[Extracted material]
Segment Open
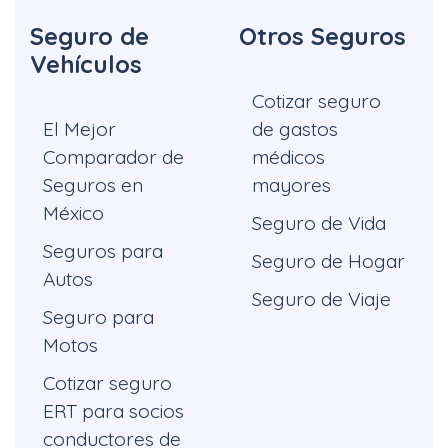
Seguro de
Otros Seguros
Vehículos
Cotizar seguro
El Mejor
de gastos
Comparador de
médicos
Seguros en
mayores
México
Seguro de Vida
Seguros para
Seguro de Hogar
Autos
Seguro de Viaje
Seguro para
Motos
Cotizar seguro
ERT para socios
conductores de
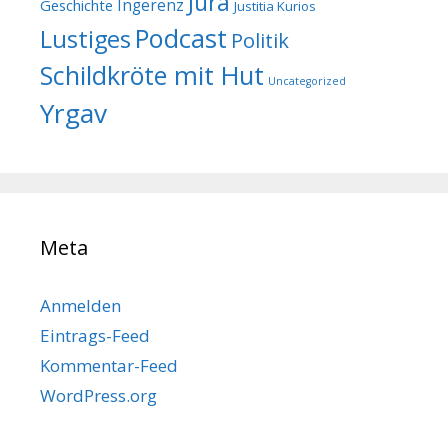
Jura
Geschichte
Ingerenz
Justitia Kurios
Podcast
Lustiges
Politik
Schildkröte mit Hut
Uncategorized
Yrgav
Meta
Anmelden
Eintrags-Feed
Kommentar-Feed
WordPress.org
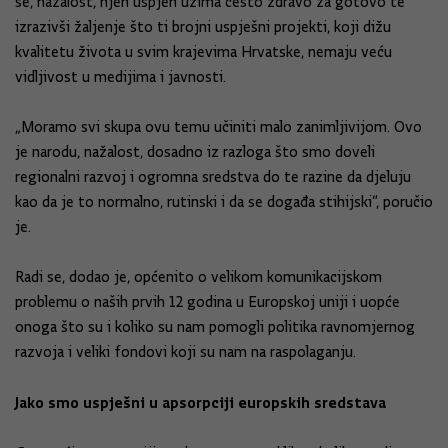
se, nažalost, njen uspjeh uzima često zdravo za gotovo te
izrazivši žaljenje što ti brojni uspješni projekti, koji dižu
kvalitetu života u svim krajevima Hrvatske, nemaju veću
vidljivost u medijima i javnosti.
„Moramo svi skupa ovu temu učiniti malo zanimljivijom. Ovo
je narodu, nažalost, dosadno iz razloga što smo doveli
regionalni razvoj i ogromna sredstva do te razine da djeluju
kao da je to normalno, rutinski i da se događa stihijski“, poručio
je.
Radi se, dodao je, općenito o velikom komunikacijskom
problemu o naših prvih 12 godina u Europskoj uniji i uopće
onoga što su i koliko su nam pomogli politika ravnomjernog
razvoja i veliki fondovi koji su nam na raspolaganju.
Jako smo uspješni u apsorpciji europskih sredstava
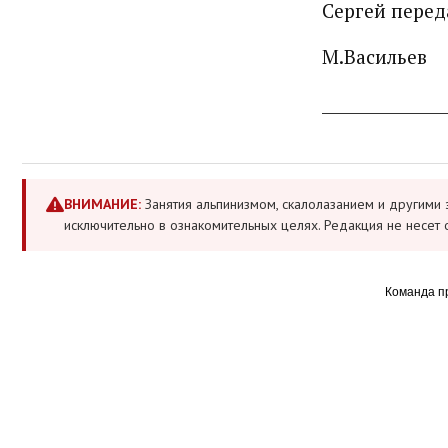
Сергей перед
М.Васильев
_______________
ВНИМАНИЕ:
Занятия альпинизмом, скалолазанием и другими 
исключительно в ознакомительных целях. Редакция не несет 
Команда п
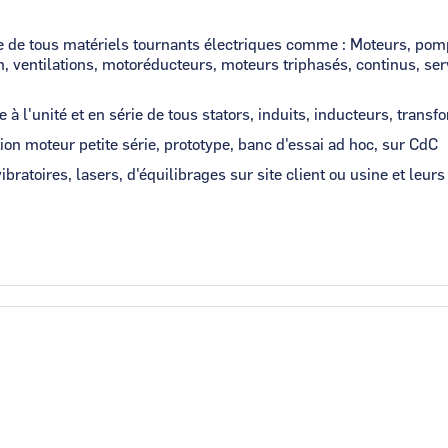
e de tous matériels tournants électriques comme : Moteurs, pom
, ventilations, motoréducteurs, moteurs triphasés, continus, ser
à l'unité et en série de tous stators, induits, inducteurs, transf
ion moteur petite série, prototype, banc d'essai ad hoc, sur CdC
bratoires, lasers, d'équilibrages sur site client ou usine et leurs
Segment Closed
[About this exercise]
Repeat the data word for word, minus any pictures.

[Response]
Seguro de
Otros Seguros
Vehículos
Cotizar seguro
El Mejor
de gastos
Comparador de
médicos
Seguros en
mayores
México
Seguro de Vida
Seguros para
Seguro de Hogar
Autos
Seguro de Viaje
Seguro para
Motos
Cotizar seguro
ERT para socios
conductores de
Jura
Geschichte
Ingerenz
Justitia Kurios
Podcast
Lustiges
Politik
Schildkröte mit Hut
Uncategorized
Yrgav
Meta
Anmelden
Eintrags-Feed
Kommentar-Feed
WordPress.org
se, nažalost, njen uspjeh uzima često zdravo za gotovo te
izrazivši žaljenje što ti brojni uspješni projekti, koji dižu
kvalitetu života u svim krajevima Hrvatske, nemaju veću
vidljivost u medijima i javnosti.
„Moramo svi skupa ovu temu učiniti malo zanimljivijom. Ovo
je narodu, nažalost, dosadno iz razloga što smo doveli
regionalni razvoj i ogromna sredstva do te razine da djeluju
kao da je to normalno, rutinski i da se događa stihijski“, poručio
je.
Radi se, dodao je, općenito o velikom komunikacijskom
problemu o naših prvih 12 godina u Europskoj uniji i uopće
onoga što su i koliko su nam pomogli politika ravnomjernog
razvoja i veliki fondovi koji su nam na raspolaganju.
Jako smo uspješni u apsorpciji europskih sredstava
Сергей перед
М.Васильев
_______________
ВНИМАНИЕ:
Занятия альпинизмом, скалолазанием и другими 
исключительно в ознакомительных целях. Редакция не несет 
Команда п
e de tous matériels tournants électriques comme : Moteurs, pom
, ventilations, motoréducteurs, moteurs triphasés, continus, ser
à l'unité et en série de tous stators, induits, inducteurs, transf
ion moteur petite série, prototype, banc d'essai ad hoc, sur CdC
bratoires, lasers, d'équilibrages sur site client ou usine et leurs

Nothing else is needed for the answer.